Beyond the Teeter-Totter:  Finding Harmony Between Career and Family

The end of the year calendar year is a family-heavy time, given all of the holidays smashed into those last two months.  If you have family living in a different part of the country or kids old enough to get breaks from school (or even if you don’t have either, now that I think about it), there’s just a lot of organizing to ensure the holidays get “done.”  During the times I’ve worked on Christmas (the major holiday my family celebrates), I’ve made time to travel to celebrate Christmas with them on another non-December-25th day.  For most of us, family is the reason we celebrate holidays in the first place.


This focus on family during the holidays leads me to think I “owe” my career time once the calendar turns over to January 1st.  That’s probably augmented by the motivation many of us have at the new year to be “better” at work in some way (while being stronger/thinner/fitter, making more time for family, getting eight hours of sleep per day, and finally straightening out a budget…).  But here’s the truth: balancing career and family isn’t a zero-sum game.  Time spent doing one thing does not have to mean the other thing automatically “loses.”  Choosing to spend time on our careers versus time with our families creates a situation where one of the two always loses: ironically, we always end up feeling like we’re losing no matter which of those two “wins.”  


Now, it’s time for full transparency: I am not a physician who thinks what we do should be considered a job with distinct, reproducible hours and a set amount of output daily.  I may be letting my burgeoning Old Codger out, but I believe that to be a physician is to be part of a profession that fights for the greater good, even if it means that I’m put at a disadvantage every once in a while.  My group does 24-hour shifts over holidays to give each other the maximum amount of time off during these late fall/early winter holidays, and those 24-hour shifts can be absolutely brutal.  (They were this year: the critically ill children of Nashville developed increasingly new and complicated ways to keep us on our toes, bless their little septic hearts.)  So what’s the move?  How do we create the feeling that there’s enough time and effort for everything, even when one aspect of our lives seems to be beckoning us to an extreme?

  1. Develop the mantra “There’s plenty to go around.”  Yes, there are 24 hours in a day.  And yes, curveballs get thrown into your schedule that put a dent in your best-laid plans.  But the quickest way to waste time and energy is by letting your brain spiral into overwhelm by thinking, “There’s not enough time, there’s not enough staff, there’s not enough non-screen-time activities to keep the kids occupied.”  Or even worse, “I’m not enough.”  From now on, when you catch your brain telling you some version of “There’s not enough” (or “I’m not enough”), start practicing thinking, “It’s possible that there’s plenty to go around.”  Or, “It’s possible I’m enough and can figure this out.”  You’ll be amazed by how this little tweak in your thinking gets your brainstorming and problem-solving engines going.

  2. Set boundaries.  One of our extraordinary chaplains, Fred Brown, MDiv, BCC, taught me the phrase, “Boundaries are love.”  When we set boundaries that determine what we are going to do in a situation, it conveys love for ourselves and love for those in our lives.  Try setting the boundary that you wrap up your notes within an hour of your last patient being seen before you go home for the day.  Honoring that boundary opens up your brain to experiment with making it a reality; you might not nail it the first time you try it, but if you keep at it, you’ll get there.  That boundary conveys love for yourself (“pajama time” charting has been recognized as something that makes physicians feel burnt out) and love for your family in that when you’re home, you’re fully present.  (Need a thought to get you to the action of setting a boundary around your charting?  Try, “The only way to be a physician who doesn’t chart at home is to be a physician who doesn’t chart at home.”)

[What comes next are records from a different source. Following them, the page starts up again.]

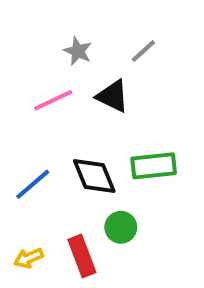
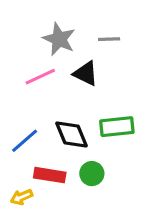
gray star: (78, 51) -> (59, 39), size x1.5
gray line: (143, 51) -> (109, 39), turned 40
red rectangle: (82, 256) -> (50, 175), moved, turned -60

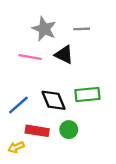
pink line: (40, 77) -> (30, 57), turned 35

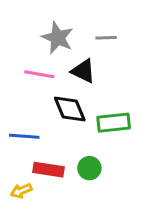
black diamond: (54, 100) -> (70, 109), moved
blue line: (18, 105) -> (24, 136), turned 45

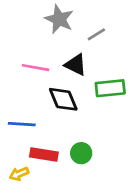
gray star: (58, 38) -> (59, 19), moved
gray line: (106, 38) -> (96, 34), turned -30
green rectangle: (114, 123) -> (110, 88), moved

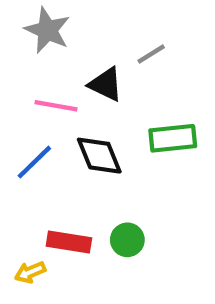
gray star: (59, 19) -> (47, 30), moved
black triangle: (76, 65) -> (106, 84), moved
blue line: (22, 124) -> (34, 162), moved, turned -48

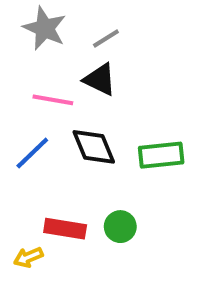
gray line: (151, 54) -> (106, 39), moved
green rectangle: (173, 138) -> (161, 155), moved

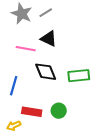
gray line: (106, 39) -> (46, 13), moved
blue line: (32, 153) -> (14, 86), moved, turned -30

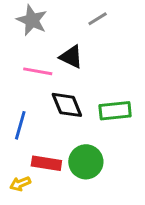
gray line: (46, 13) -> (98, 19), moved
green circle: (59, 111) -> (86, 162), size x1.5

  3. Realize that everything will “win,” just not simultaneously.  That stretch of days I was working 24-hour shifts over the holidays?  I did not go to the gym on the days in between.  The time over holidays when I was traveling and spending time with family?  The policy and procedure I wanted to be done by the end of the calendar year just needed to be pushed off until after January 1st.  Those are two examples of deliberate choices I made to believe that there is plenty to go around (I will work those shifts, get to the gym, spend time with family, and finish that policy and procedure) while acknowledging that there are only 24 hours in a day.  When I actively choose what is getting my attention while actively recognizing what will then not be getting my attention, I have a feeling of control that stops me from feeling like I’m passively short-changing something.   

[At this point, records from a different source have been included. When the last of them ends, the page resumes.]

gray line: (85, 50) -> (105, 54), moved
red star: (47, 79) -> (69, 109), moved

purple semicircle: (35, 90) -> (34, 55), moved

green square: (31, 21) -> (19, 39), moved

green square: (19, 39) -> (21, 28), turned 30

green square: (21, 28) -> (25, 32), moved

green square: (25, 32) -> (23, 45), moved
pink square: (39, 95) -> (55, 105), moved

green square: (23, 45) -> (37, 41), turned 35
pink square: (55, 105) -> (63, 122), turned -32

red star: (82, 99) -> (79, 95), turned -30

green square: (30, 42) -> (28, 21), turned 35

So, if you’re motivated to go full-throttle at work because it’s a brand new year and the kids are finally back at school, fantastic!  Off you go, save lives, make a difference, and bang out those policies and procedures.  If you’re pushing yourself to go all out at work because you feel guilty for "ignoring” it over the holidays, please just give yourself a break.  There’s no teeter-totter to balance, no “100%” to dole out equally like pieces of a pie.  We’ve all just had, hopefully, some fantastic time with family.  Let that be enough and stand on its own.  Don’t make it something you punish yourself for.